= Johann Heinrich Meyer (publisher) =

German bookseller and publisher

Johann Heinrich Meyer (2 March 1812 in Braunschweig – 4 November 1863 in Braunschweig; also known as Heinrich Meyer) was a German bookseller and publisher.

== Origin ==
Heinrich Meyer came from an old family of printers who had been active in Lemgo since 1610. His great-great-grandfather Heinrich Wilhelm Meyer had moved to Braunschweig in 1707 and had taken over the printing house from Christoph Friedrich Zilliger in 1716. Heinrich was the eldest son of Johann Heinrich Meyer (1768–1827) and Dorothea Elisabeth née Pfeiffer († 1862), the daughter of a master glazier.

== Life and work ==
Attending school at the Katharineum in Braunschweig inspired Heinrich for the sciences, but the early death of his father prevented him from planning to study. Under the direction of his mother, he joined his father's book printing shop, developed high standards of typography and expanded his knowledge through specialist literature and sightseeing trips to printing houses, machine shops and libraries in Germany, the Netherlands, France and Denmark. In 1834, he founded the Journal für Buchdruckerkunst, of which he remained editor until the end of his life. On 27 October 1838, Meyer received his doctorate from the philosophical faculty of the University of Jena on the basis of his writings and achievements in the typographical field.

Because he could not agree with his mother on the management, Heinrich founded a type and stereotype foundry around 1838, and in 1841 with his brother Hermann in the same street as his father's business, the Gebrüder Meyer book printing company, which he expanded in 1843 to include an engraving company. In 1848, his mother handed over his father's business to the brothers. The title "Hofbuchdruckerei", which he had received in 1840, was revoked in 1852, presumably because of the printing of democratic writings.

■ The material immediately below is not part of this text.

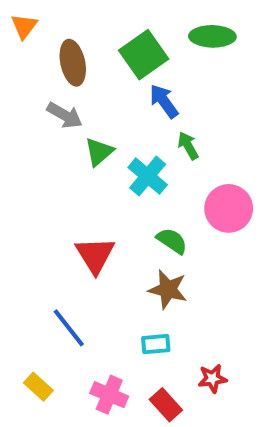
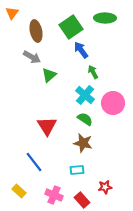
cyan cross: (148, 176) -> (85, 95), moved

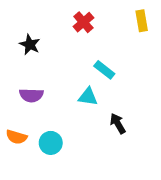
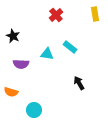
black star: (30, 45) -> (13, 36), moved
cyan triangle: (88, 97) -> (47, 54), moved
cyan circle: (51, 143) -> (34, 110), moved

After the death of his brother Hermann on 8 December 1860, Heinrich continued to run the company alone under his father's name. After a long nervous disease and suffering from lung and kidney disease starting from September 1863, he succumbed to the illnesses on November 4 of the same year.

== Family and succession ==
Heinrich Meyer married Luise Dangers, the daughter of a senior bailiff in Jerxheim, on 27 September 1843, and after her death on 10 April 1858, had a second marriage in 1860 to the merchant's widow Marie Nickel née Mellin, who survived him for many years.

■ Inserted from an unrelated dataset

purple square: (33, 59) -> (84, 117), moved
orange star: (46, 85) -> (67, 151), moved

The business was only continued under guardianship until his eldest son Stephan (born 2 January 1845) came of age and took over the business. He expanded the Journal für Buchdruckerkunst again, but on 1 October 1881 it was handed over to Ferd. Schlotke in Hamburg and withdrew completely from business life in 1892. The company "Joh. Heinr. Meyer" was transferred to Heinrich Kleucker from Hildesheim and has changed hands several times since then.

The printing and publishing house Joh. Heinr. Meyer still exists in Braunschweig today. In addition to the Braunschweig address book, the company today mainly publishes literature with a regional reference. In addition, brochures and trade journals are printed.

== Works ==
At the age of 22, Meyer founded the Journal for the Art of Printing, Type Foundry and Related Subjects, which soon became the organ of the entire industry. It was published monthly from 1 July 1834, twice a month from 1845 and weekly from 1860.

Reference books from his range were:

- Handbuch der Stereotypie, 1838
- Gutenberg's album, 1840 – a model achievement of the time, especially in typographical terms, published by Vieweg & Sohn
- Address Book of the Book Printers of Central Europe, the Lithography, Copper and Steel Engraving Printing Works, etc., 1854

He gradually developed the Brunswick Address Book, founded by his father in 1805, into a state handbook.